Postcards from Muzungu

This is my replacement for group emails. I'm currently travelling West Africa; taking the long route back to Malawi. Pantombo pako...

Friday, April 22, 2005

Dakhla

I really did lie about Laayoune it seems. The whole town was blowing up when I left the internet cafe last night. The main mosque was spewing out hoards of people, all dressed in their finest and any and every loud speaker was blaring the same tunes. It was incredible; to go from a ghost town to a party town. Fantastic.

The bus journey down to Dakhla was brilliant. Mostly rocky desert for as far as the eye can see, with the odd group of wild camels milling about by the road or just off in the distance. We turned past one large dune and a mini sand storm quickly developed, creating a soft white film over the horizon line, then it stopped as quickly as it started. Every once in a while the Atalntic would come into view, just a light blue colouring against the white sands. And, of course, police checks every 100 km or so, in the middle of nowhere. Really, officer, I'm a student. Merci bien.
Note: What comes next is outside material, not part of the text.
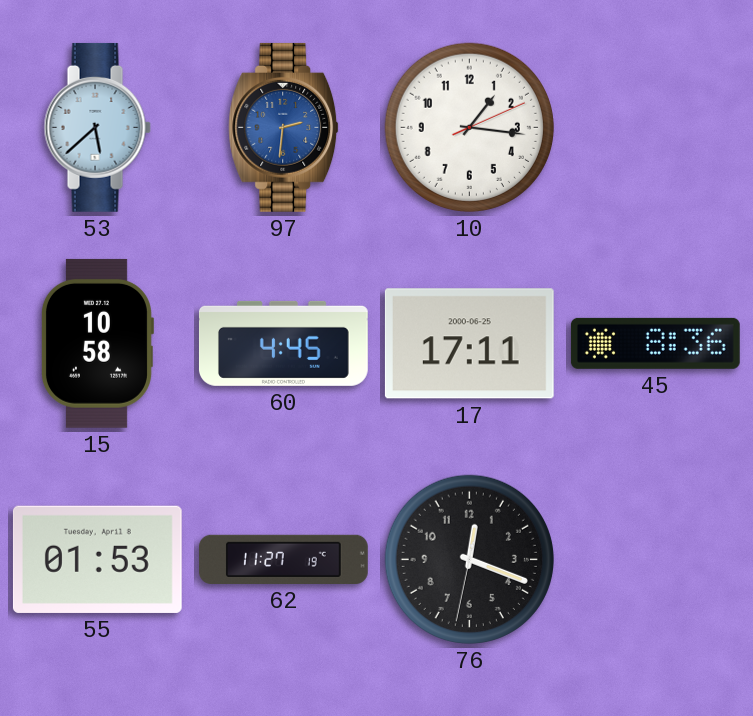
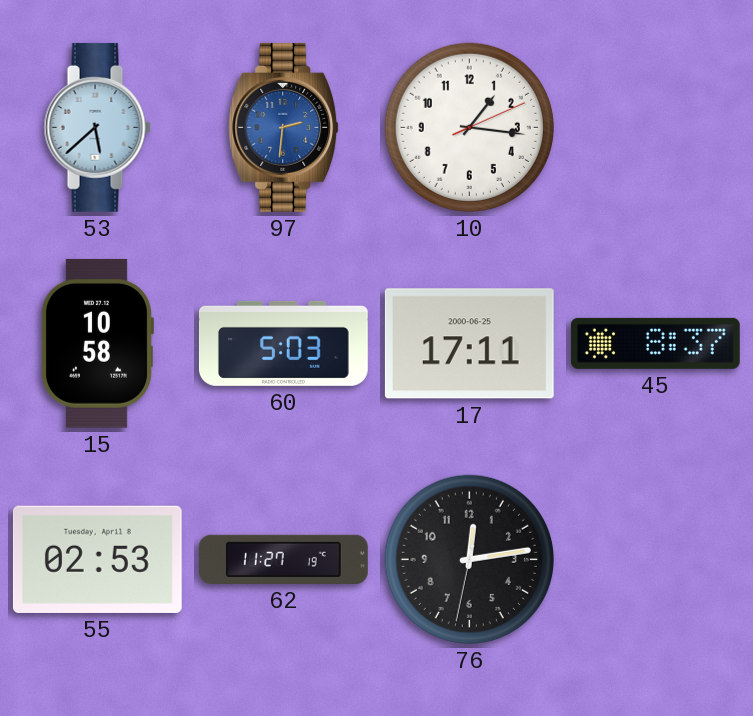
60: 4:45 -> 5:03
45: 8:36 -> 8:37
55: 01:53 -> 02:53
76: 12:18 -> 12:13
The desert is truely a remarkable place.

D and I met a Californian mom(Teresa) and son(David) on the bus who are doing pretty much the same route as us, so we now had the power of 4 to aid us in finding transport to Mauritania. Then, upon arrival to our hotel, Hotel Sahara-how original- we met a lovely Spanish woman(Christina) doing the same. Ahhh, now the power of 5! Didn't take long actually. We've found a truck for a fairly good price (250 dirhams; 25 Euros, and the reception guy seems a little annoyed by it. Guess his commision was cut a bit). Had an excellent camel sandwich with fresh olives and now we're heading back to our hotel to watch the Simpsons, in English, on Dave's laptop.

Really looking forward to seeing what nothing looks like, which is the desciption Moroccans have given us of Mauritania. Pretty, they say, but there's no food and the people are poor. Guess i won't be eating any camel meat there, which, honestly, is very tasty.

Tomorrow, 9 am. Slowly I get back to Africa.